Personal information
- Full name: John Alexander Fergusson
- Born: 24 June 1882 Liverpool, Lancashire, England
- Died: 28 April 1947 (aged 64) Perth, Perthshire, Scotland
- Batting: Right-handed
- Bowling: Right-arm medium

Domestic team information
- 1911–1923: Scotland

Career statistics
| Competition | First-class |
| Matches | 8 |
| Runs scored | 283 |
| Batting average | 20.21 |
| 100s/50s | 1/– |
| Top score | 103* |
| Balls bowled | 521 |
| Wickets | 9 |
| Bowling average | 25.11 |
| 5 wickets in innings | 1 |
| 10 wickets in match | – |
| Best bowling | 5/36 |
| Catches/stumpings | 7/– |
- Source: Cricinfo, 16 June 2022

= John Fergusson (cricketer) =

Scottish cricketer and wine merchant

John Alexander Fergusson (24 June 1882 — 28 April 1947) was a Scottish first-class cricketer.

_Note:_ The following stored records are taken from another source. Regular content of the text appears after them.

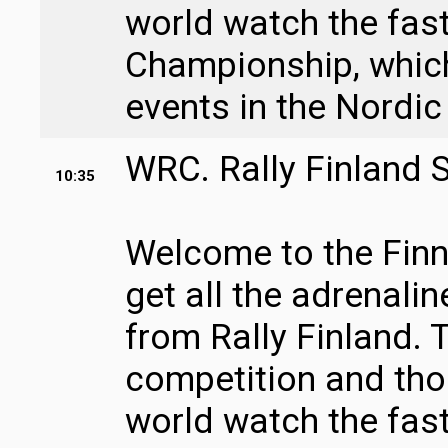
world watch the fast
Championship, which 
events in the Nordic
WRC. Rally Finland 
10:35
Welcome to the Finni
get all the adrenali
from Rally Finland. T
competition and tho
world watch the fast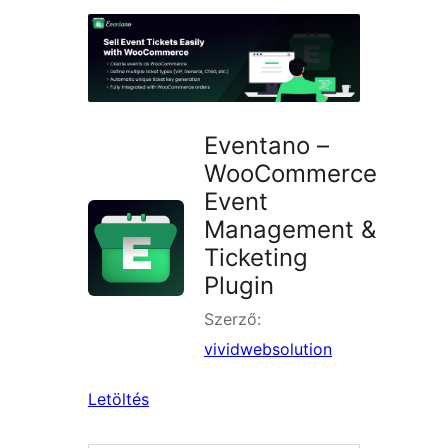
keresése
Eventano –
WooCommerce
Event
Management &
Ticketing
Plugin
Szerző:
vividwebsolution
Letöltés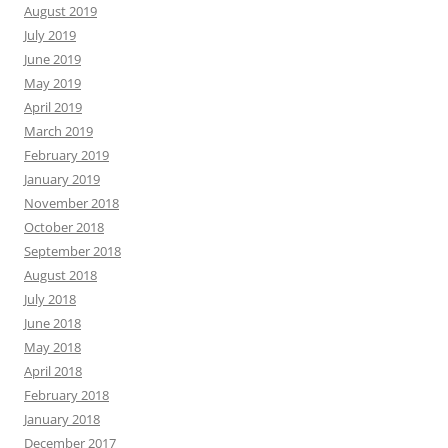
August 2019
July 2019
June 2019
May 2019
April 2019
March 2019
February 2019
January 2019
November 2018
October 2018
September 2018
August 2018
July 2018
June 2018
May 2018
April 2018
February 2018
January 2018
December 2017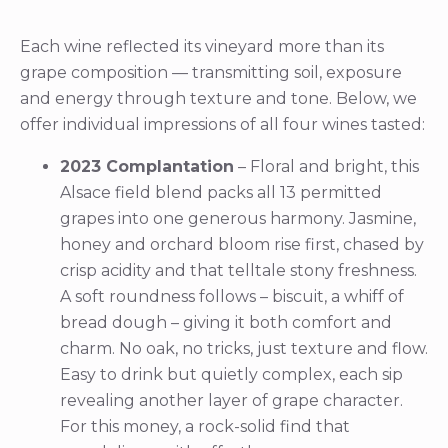
Each wine reflected its vineyard more than its
grape composition — transmitting soil, exposure
and energy through texture and tone. Below, we
offer individual impressions of all four wines tasted:
2023 Complantation
– Floral and bright, this
Alsace field blend packs all 13 permitted
grapes into one generous harmony. Jasmine,
honey and orchard bloom rise first, chased by
crisp acidity and that telltale stony freshness.
A soft roundness follows – biscuit, a whiff of
bread dough – giving it both comfort and
charm. No oak, no tricks, just texture and flow.
Easy to drink but quietly complex, each sip
revealing another layer of grape character.
For this money, a rock-solid find that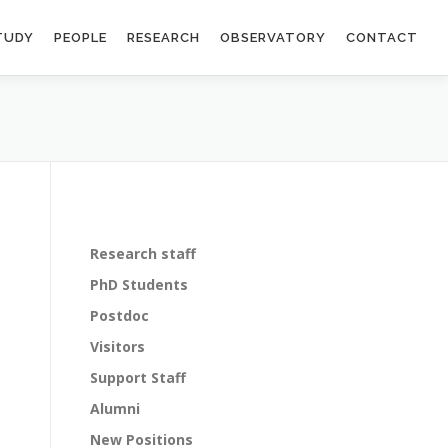
TUDY
PEOPLE
RESEARCH
OBSERVATORY
CONTACT
Research staff
PhD Students
Postdoc
Visitors
Support Staff
Alumni
New Positions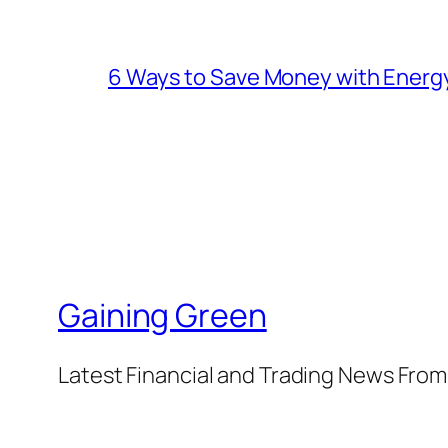
6 Ways to Save Money with Energ
Gaining Green
Latest Financial and Trading News Fro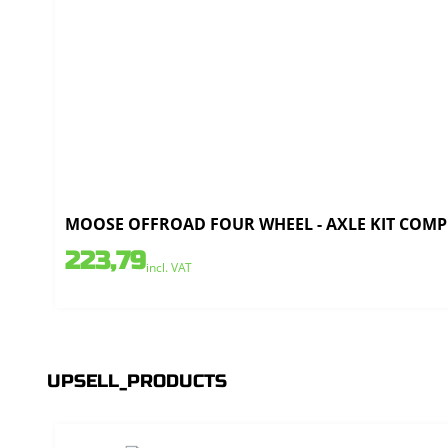
MOOSE OFFROAD FOUR WHEEL - AXLE KIT COMPL
223,79
incl. VAT
UPSELL_PRODUCTS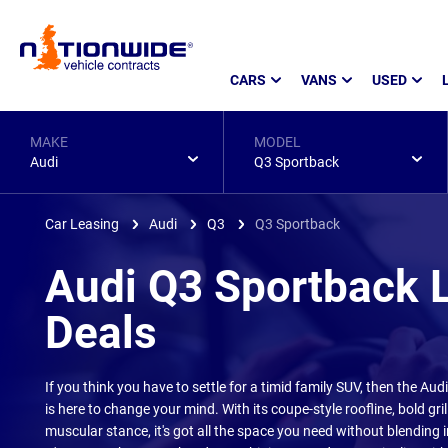
Page
CARS
VANS
USED
Header
MAKE
MODEL
Audi
Q3 Sportback
Car Leasing
Audi
Q3
Q3 Sportback
Audi Q3 Sportback 
Deals
If you think you have to settle for a timid family SUV, then the Au
is here to change your mind. With its coupe-style roofline, bold gril
muscular stance, it's got all the space you need without blending 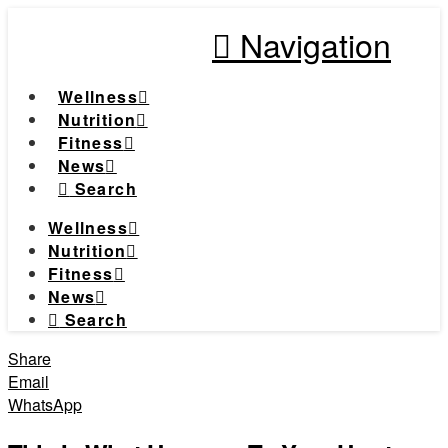
Navigation
Wellness
Nutrition
Fitness
News
Search
Wellness
Nutrition
Fitness
News
Search
Share
Email
WhatsApp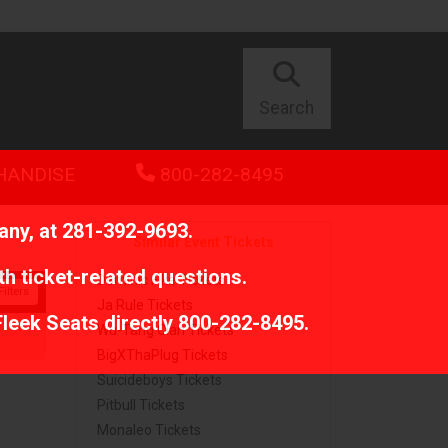
Search
HANDISE
800-282-8495
any, at
281-392-9693
.
Similar Event Tickets
th ticket-related questions.
Dominic Fike Tickets
ilters
Ja Rule Tickets
Fleek Seats directly
800-282-8495
.
Wu-Tang Clan Tickets
BigXThaPlug Tickets
Suicideboys Tickets
Pitbull Tickets
Monaleo Tickets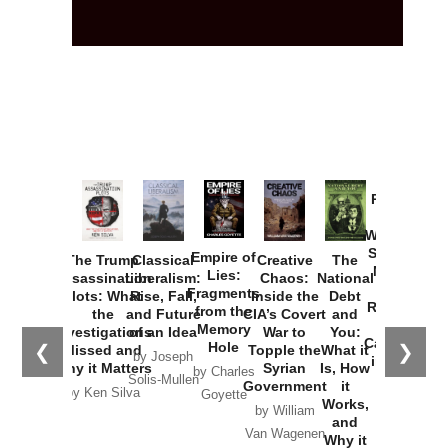
Provoked:
How
Washington
Started the
Empire of
The Trump
Classical
Creative
The
New Cold
Lies:
Assassination
Liberalism:
Chaos:
National
War with
Fragments
Plots: What
Rise, Fall,
Inside the
Debt
Russia and
from the
the
and Future
CIA’s Covert
and
the
Memory
Investigations
of an Idea
War to
You:
Catastrophe
Hole
❮
❯
Missed and
Topple the
What it
by Joseph
in Ukraine
Why it Matters
Syrian
Is, How
by Charles
Solis-Mullen
Government
it
by Scott
by Ken Silva
Goyette
Works,
Horton
by William
and
Van Wagenen
Why it
Matters
by
Joseph
Solis-
Mullen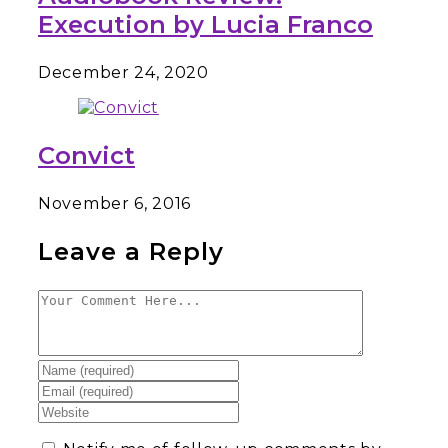
Execution by Lucia Franco
December 24, 2020
Convict
November 6, 2016
Leave a Reply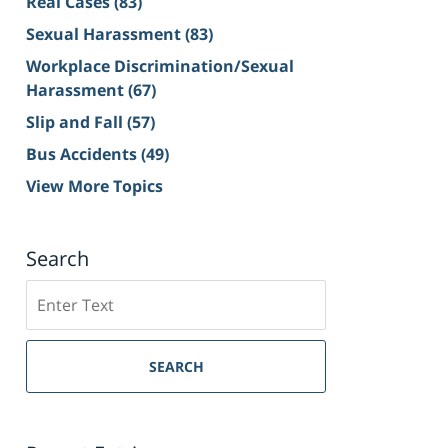
Real Cases
(83)
Sexual Harassment
(83)
Workplace Discrimination/Sexual
Harassment
(67)
Slip and Fall
(57)
Bus Accidents
(49)
View More Topics
Search
Search
on
Sacramento
Personal
SEARCH
Injury
Lawyer
Blog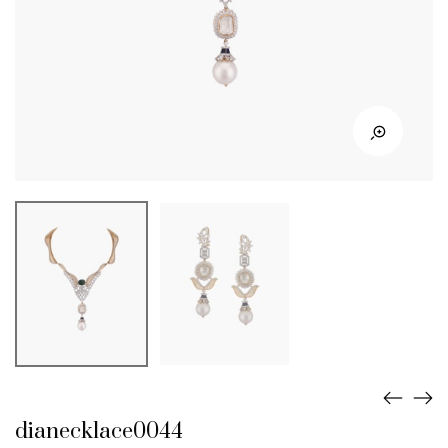
dianecklace0044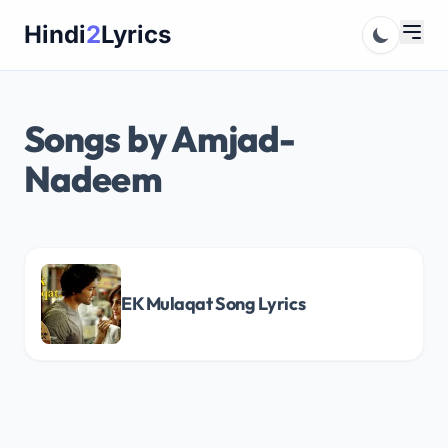
Skip
Hindi
2
Lyrics
to
content
Songs by Amjad-
Nadeem
EK Mulaqat Song Lyrics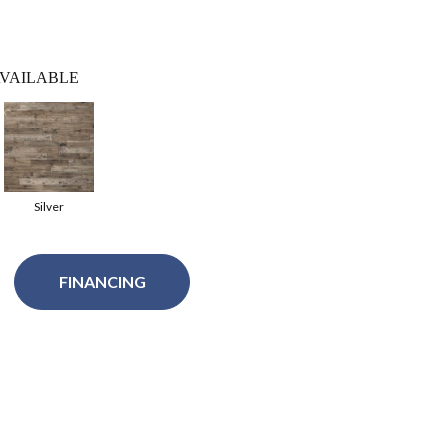
VAILABLE
Silver
FINANCING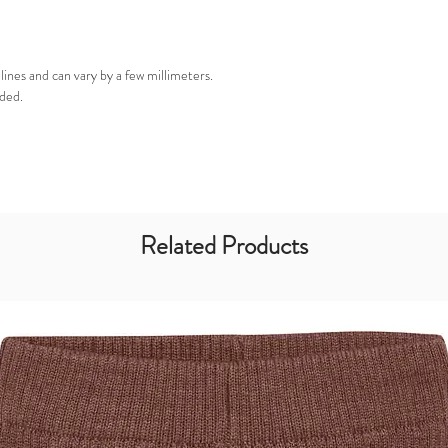
nes and can vary by a few millimeters.
ded.
Related Products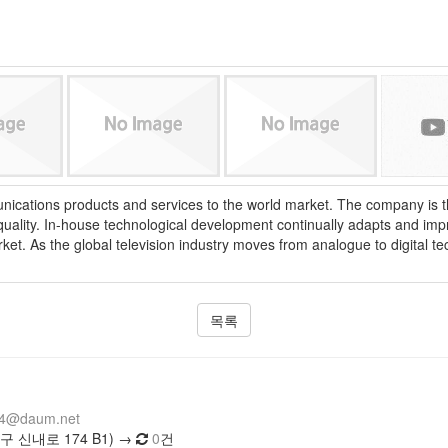
cations products and services to the world market. The company is the
 quality. In-house technological development continually adapts and i
rket. As the global television industry moves from analogue to digital
목록
14@daum.net
 신내로 174 B1) →
0
건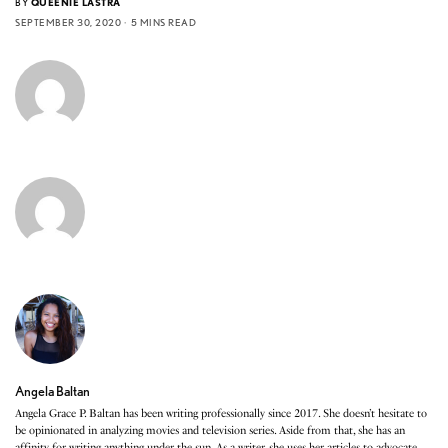
BY
QUEENIE LASTRA
SEPTEMBER 30, 2020
5 MINS READ
Angela Baltan
Angela Grace P. Baltan has been writing professionally since 2017. She doesn’t hesitate to
be opinionated in analyzing movies and television series. Aside from that, she has an
affinity for writing anything under the sun. As a writer, she uses her articles to advocate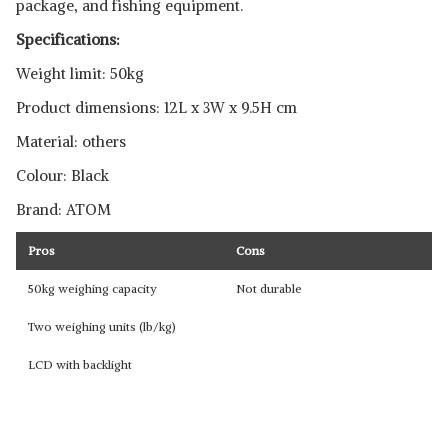
package, and fishing equipment.
Specifications:
Weight limit: 50kg
Product dimensions: 12L x 3W x 9.5H cm
Material: others
Colour: Black
Brand: ATOM
Pros
Cons
50kg weighing capacity
Not durable
Two weighing units (lb/kg)
LCD with backlight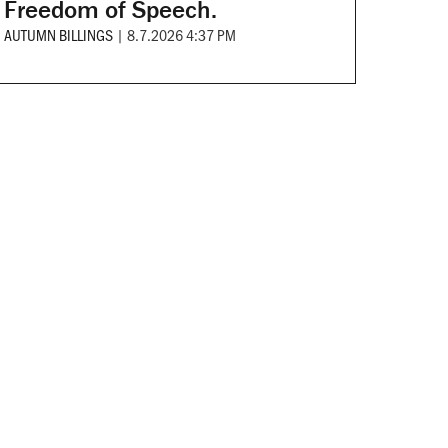
Freedom of Speech.
AUTUMN BILLINGS
|
8.7.2026 4:37 PM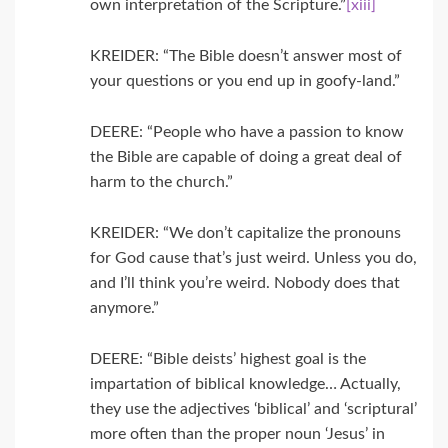
own interpretation of the Scripture.”
[xiii]
KREIDER: “The Bible doesn’t answer most of
your questions or you end up in goofy-land.”
DEERE: “People who have a passion to know
the Bible are capable of doing a great deal of
harm to the church.”
KREIDER: “We don’t capitalize the pronouns
for God cause that’s just weird. Unless you do,
and I’ll think you’re weird. Nobody does that
anymore.”
DEERE: “Bible deists’ highest goal is the
impartation of biblical knowledge… Actually,
they use the adjectives ‘biblical’ and ‘scriptural’
more often than the proper noun ‘Jesus’ in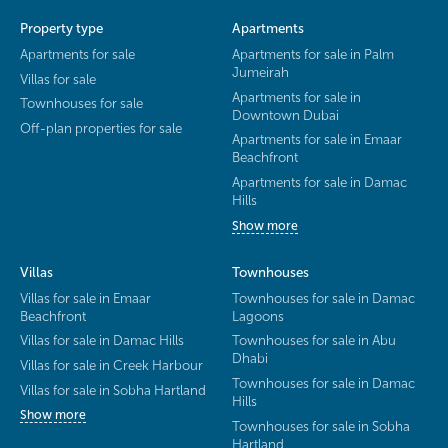
Property type
Apartments
Apartments for sale
Apartments for sale in Palm
Jumeirah
Villas for sale
Apartments for sale in
Townhouses for sale
Downtown Dubai
Off-plan properties for sale
Apartments for sale in Emaar
Beachfront
Apartments for sale in Damac
Hills
Show more
Villas
Townhouses
Villas for sale in Emaar
Townhouses for sale in Damac
Beachfront
Lagoons
Villas for sale in Damac Hills
Townhouses for sale in Abu
Dhabi
Villas for sale in Creek Harbour
Townhouses for sale in Damac
Villas for sale in Sobha Hartland
Hills
Show more
Townhouses for sale in Sobha
Hartland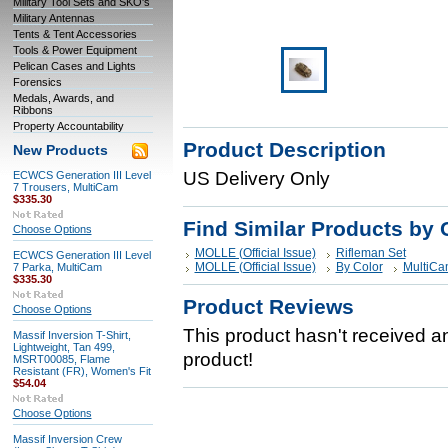
Military Tool Sets and SKO's
Military Antennas
Tents & Tent Accessories
Tools & Power Equipment
Pelican Cases and Lights
Forensics
Medals, Awards, and
Ribbons
Property Accountability
Product Description
New Products
US Delivery Only
ECWCS Generation III Level
7 Trousers, MultiCam
$335.30
Find Similar Products by 
Choose Options
MOLLE (Official Issue)
Rifleman Set
ECWCS Generation III Level
MOLLE (Official Issue)
By Color
MultiCa
7 Parka, MultiCam
$335.30
Product Reviews
Choose Options
This product hasn't received any
Massif Inversion T-Shirt,
Lightweight, Tan 499,
product!
MSRT00085, Flame
Resistant (FR), Women's Fit
$54.04
Choose Options
Massif Inversion Crew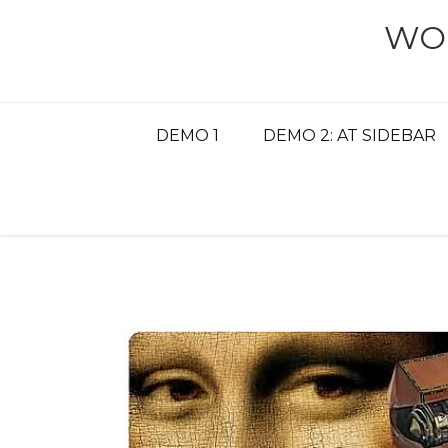
Skip
WO
to
content
DEMO 1
DEMO 2: AT SIDEBAR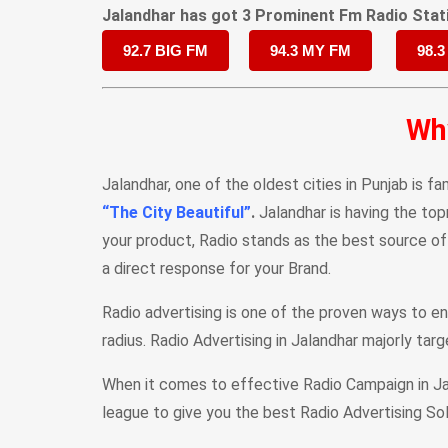
Jalandhar has got 3 Prominent Fm Radio Stat
92.7 BIG FM
94.3 MY FM
98.3
Why
Jalandhar, one of the oldest cities in Punjab is fa
“The City Beautiful”
.
Jalandhar is having the top
your product, Radio stands as the best source of
a direct response for your Brand.
Radio advertising is one of the proven ways to en
radius. Radio Advertising in Jalandhar majorly tar
When it comes to effective Radio Campaign in Jal
league to give you the best Radio Advertising Sol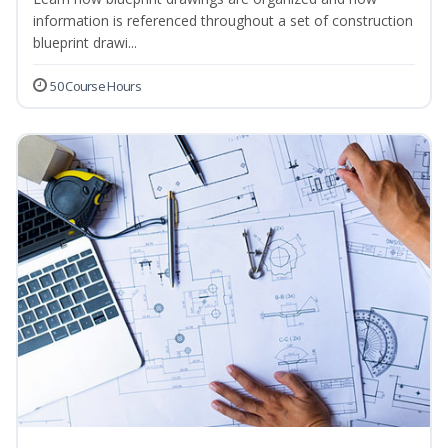
information is referenced throughout a set of construction
blueprint drawi...
50 Course Hours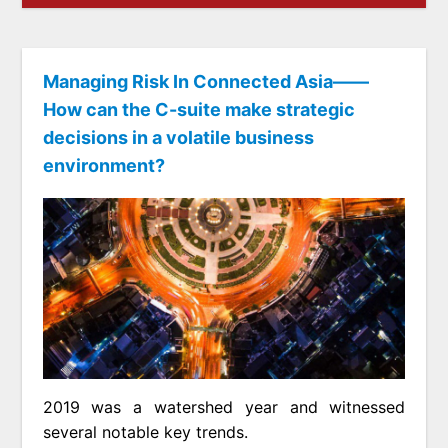
Managing Risk In Connected Asia——
How can the C-suite make strategic
decisions in a volatile business
environment?
2019 was a watershed year and witnessed
several notable key trends.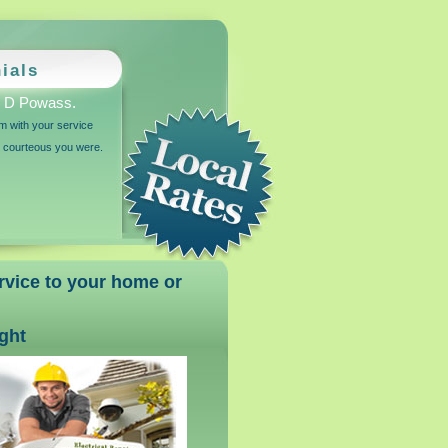
ials
 D Powass.
am with your service
d courteous you were.
ervice to your home or
ight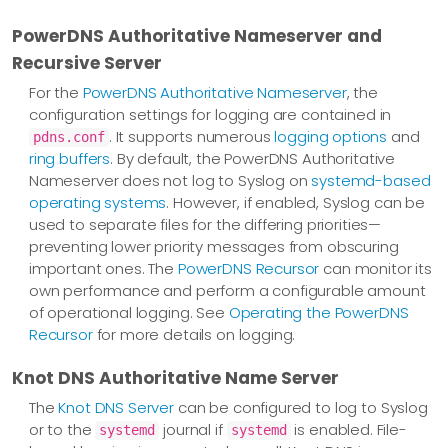
PowerDNS Authoritative Nameserver and
Recursive Server
For the
PowerDNS Authoritative Nameserver
, the
configuration settings for logging are contained in
. It supports numerous
logging options
and
pdns.conf
ring buffers
. By default, the PowerDNS Authoritative
Nameserver does not log to Syslog on
systemd-based
operating systems
. However, if enabled, Syslog can be
used to separate files for the differing priorities—​
preventing lower priority messages from obscuring
important ones. The
PowerDNS Recursor
can monitor its
own performance and perform a configurable amount
of operational logging. See
Operating the PowerDNS
Recursor
for more details on logging.
Knot DNS Authoritative Name Server
The
Knot DNS Server
can be configured to log to Syslog
or to the
journal if
is enabled. File-
systemd
systemd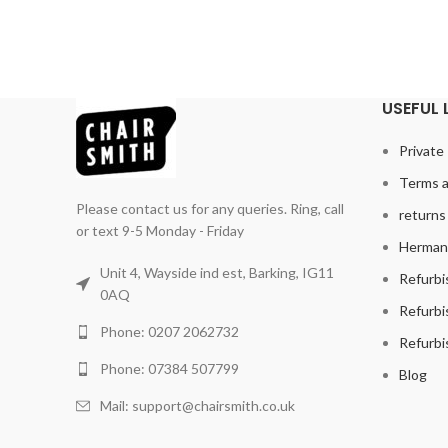
USEFUL 
Private 
Terms a
Please contact us for any queries. Ring, call
returns 
or text 9-5 Monday - Friday
Herman 
Unit 4, Wayside ind est, Barking, IG11
Refurbi
0AQ
Refurbi
Phone: 0207 2062732
Refurbi
Phone: 07384 507799
Blog
Mail: support@chairsmith.co.uk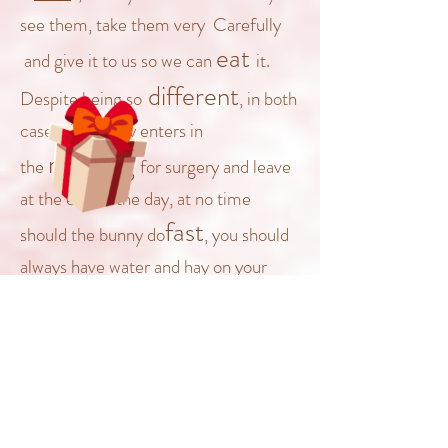
see them, take them very
Carefully
eat
and give it to us so we can
it
.
different
Despite being
so
, in both
cases the bunny enters in
morning
the
for surgery and leave
at t
he end
of the day, at no time
fast
should the bunny do
, you should
always have water and hay on your
disposition
bunny
, before and
after surgery, remember the bunnies
not
are
like dogs or cats or even
need
humans who
being fasting, it
normal
is
that on
that day your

Fergusson was born to Scottish parents at Liverpool in June 1882. A club cricketer for Perth County Cricket Club, Fergusson made his debut for Scotland against the touring Indians at Galashiels in 1911. The following season he played twice against the touring South Africans, and once against Ireland. Following the First World War and ten years after he last appeared in first-class cricket. Fergusson made two first-class appearances in 1922 against the Marylebone Cricket Club (MCC) and Surrey; the following season he made a further two appearances, against Wales and Middlesex. Described by Wisden as "among the best cricketers ever known in Scotland", Fergusson excelled as a batsman, bowler and fielder. In eight first-class matches, Fergusson scored 283 runs at an average of 20.21, with a highest score of 103 not out which came in 1922 against the MCC at Lord's. With his right-arm medium pace bowling, he took 9 wickets with best figures of 5 for 36, which he took on debut against the Indians. In club cricket for Perthshire, he scored over 10,000 runs.

Outside of cricket, Fergusson was a wine and spirits merchant and the licensee of the Queen's Hotel Bar in Dundee. Fergusson died at his Perth home in April 1947, having been seriously ill for a week or two prior to his death.